An investigation by The New York Times has found that on more than 25 occasions since January 2015, judges or prosecutors determined that a key aspect of a New York City police officer’s testimony was probably untrue.
The Times identified these cases — many of which are sealed — through interviews with lawyers, police officers and current and former judges.
In these cases, officers have lied about the whereabouts of guns, putting them in suspects’ hands or waistbands when they were actually hidden out of sight.
They have barged into apartments and conducted searches, only to testify otherwise later.
Under oath, they have given firsthand accounts of crimes or arrests that they did not in fact witness.
They have falsely claimed to have watched drug deals happen, only to later recant or be shown to have lied.
No detail, seemingly, is too minor to embellish.
. . . .
In many instances, the motive for lying was readily apparent: to skirt constitutional restrictions against unreasonable searches and stops.

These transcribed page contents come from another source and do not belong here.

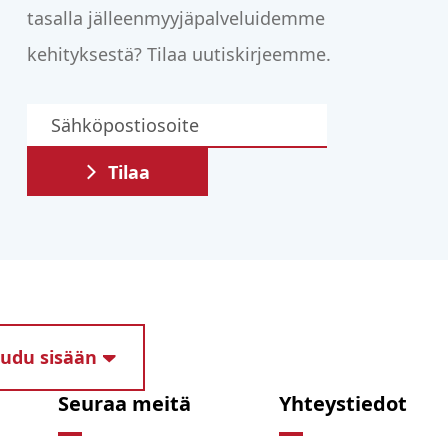
tasalla jälleenmyyjäpalveluidemme
kehityksestä? Tilaa uutiskirjeemme.
Tilaa
audu sisään
Seuraa meitä
Yhteystiedot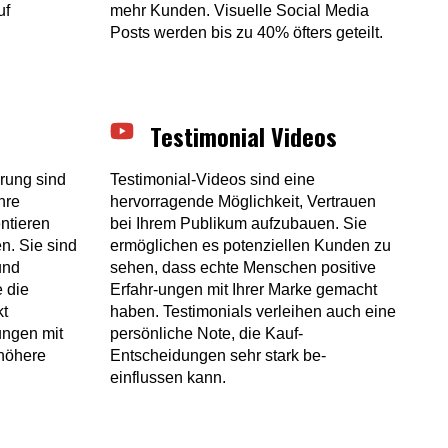
uf
mehr Kunden. Visuelle Social Media
Posts werden bis zu 40% öfters geteilt.
Testimonial Videos
erung sind
Testimonial-Videos sind eine
hre
hervorragende Möglichkeit, Vertrauen
ntieren
bei Ihrem Publikum aufzubauen. Sie
n. Sie sind
ermöglichen es potenziellen Kunden zu
und
sehen, dass echte Menschen positive
e die
Erfahr-ungen mit Ihrer Marke gemacht
kt
haben. Testimonials verleihen auch eine
ungen mit
persönliche Note, die Kauf-
höhere
Entscheidungen sehr stark be-
einflussen kann.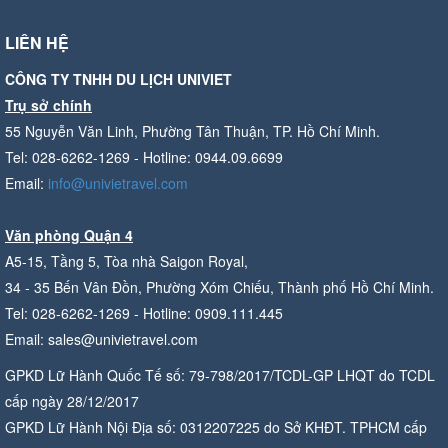
LIÊN HỆ
CÔNG TY TNHH DU LỊCH UNIVIET
Trụ sở chính
55 Nguyễn Văn Linh, Phường Tân Thuận, TP. Hồ Chí Minh.
Tel: 028-6262-1269 - Hotline: 0944.09.6699
Email:
info@univietravel.com
Văn phòng Quận 4
A5-15, Tầng 5, Tòa nhà Saigon Royal,
34 - 35 Bến Vân Đồn, Phường Xóm Chiếu, Thành phố Hồ Chí Minh.
Tel: 028-6262-1269 - Hotline: 0909.111.445
Email: sales@univietravel.com
GPKD Lữ Hành Quốc Tế số: 79-798/2017/TCDL-GP LHQT do TCDL
cấp ngày 28/12/2017
GPKD Lữ Hành Nội Địa số: 0312207225 do Sở KHĐT. TPHCM cấp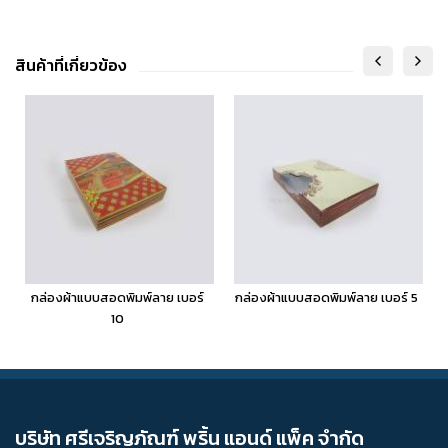
สินค้าที่เกี่ยวข้อง
กล่องผ้าแบบสอดพิมพ์ลาย เบอร์
กล่องผ้าแบบสอดพิมพ์ลาย เบอร์ 5
10
บริษัท ศรีเจริญภัณฑ์ พริ้น แอนด์ แพ็ค จำกัด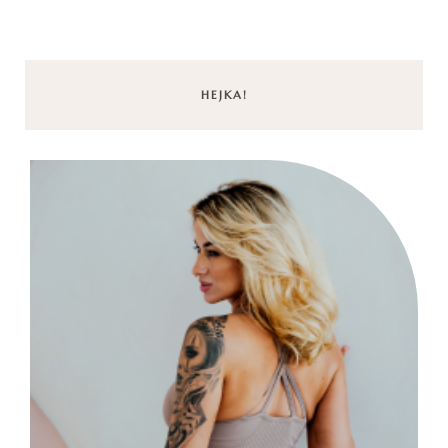
HEJKA!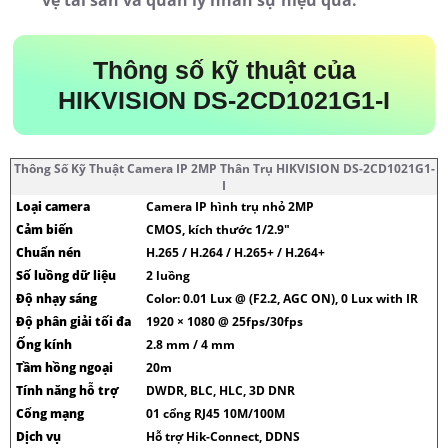
vệ tài sản và quản lý nhân sự hiệu quả.
Thông số kỹ thuật của
HIKVISION DS-2CD1021G1-I
Thông Số Kỹ Thuật Camera IP 2MP Thân Trụ HIKVISION DS-2CD1021G1-
I
Loại camera
Camera IP hình trụ nhỏ 2MP
Cảm biến
CMOS, kích thước 1/2.9″
Chuẩn nén
H.265 / H.264 / H.265+ / H.264+
Số luồng dữ liệu
2 luồng
Độ nhạy sáng
Color: 0.01 Lux @ (F2.2, AGC ON), 0 Lux with IR
Độ phân giải tối đa
1920 × 1080 @ 25fps/30fps
Ống kính
2.8 mm / 4 mm
Tầm hồng ngoại
20m
Tính năng hỗ trợ
DWDR, BLC, HLC, 3D DNR
Cổng mạng
01 cổng RJ45 10M/100M
Dịch vụ
Hỗ trợ Hik-Connect, DDNS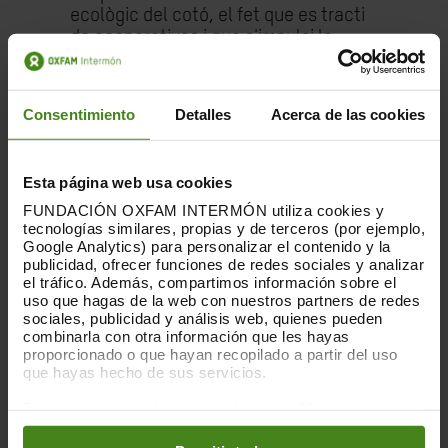
ecològic del cotó, el fet que es tracti
de cooperatives i que s'impulsi la
igualtat de gènere. Garantir que cap
persona sigui explotada i que es
generin oportunitats de
Consentimiento
Detalles
Acerca de las cookies
desenvolupament en comunitats
pobres és una cosa que mereix tot el
suport”.
Esta página web usa cookies
FUNDACIÓN OXFAM INTERMÓN utiliza cookies y
Pijames, càrdigans, jerseis, polos,
tecnologías similares, propias y de terceros (por ejemplo,
samarretes, mitjons, bosses i fulards
Google Analytics) para personalizar el contenido y la
conformen aquesta col·lecció de
cotó
publicidad, ofrecer funciones de redes sociales y analizar
100% orgànic i de comerç just
. Les
el tráfico. Además, compartimos información sobre el
uso que hagas de la web con nuestros partners de redes
peces arriben des de l'Índia de la mà
sociales, publicidad y análisis web, quienes pueden
de l'Associació
combinarla con otra información que les hayas
d'Agricultors
Chetna
Organic
. Aquesta
proporcionado o que hayan recopilado a partir del uso
organització cultiva el cotó amb el
que hayas hecho de sus servicios.
qual es confeccionen les peces
Puedes obtener más información y modificar tus
de
Veraluna
a la regió de
Chetna
. Està
preferencias accediendo a nuestra
o
Política de Cookies
conreat de forma ecològica,
en los botones facilitados a continuación: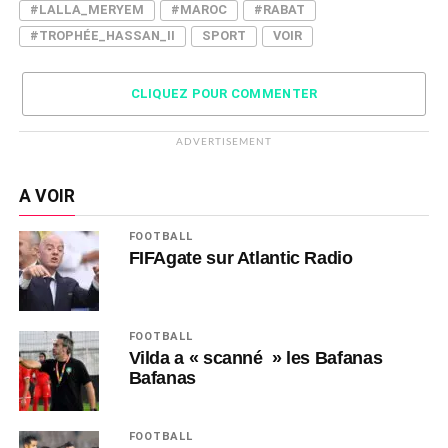
#LALLA_MERYEM
#MAROC
#RABAT
#TROPHÉE_HASSAN_II
SPORT
VOIR
CLIQUEZ POUR COMMENTER
ADVERTISEMENT
A VOIR
FOOTBALL
FIFAgate sur Atlantic Radio
FOOTBALL
Vilda a « scanné » les Bafanas
Bafanas
FOOTBALL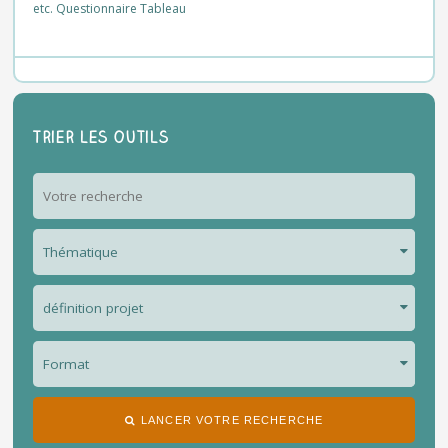
etc. Questionnaire Tableau
Trier les outils
LANCER VOTRE RECHERCHE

In other cases, the falsehoods appear aimed at convicting people — who may or may not have committed a crime — with trumped-up evidence.
In still others, the motive is not easy to discern.
In October 2016, for example, a plainclothes Brooklyn officer gave a grand jury a first-person account of a gun arrest.
Putting herself in the center of the action, the officer, Dornezia Agard, testified that as she approached a man to confront him for littering, he suddenly crouched behind a van, pulled from his waistband a dark object — later identified as a gun — and threw it on the ground.
“P.O. Agard testified that she heard a hard metal object hit the ground,” according to a letter the Brooklyn district attorney’s office wrote summarizing her testimony.
But prosecutors lost faith in her account in July 2017, after learning from other officers that she was not among the first officers on the scene.
Remember what happened to Serpico for exposing police criminality?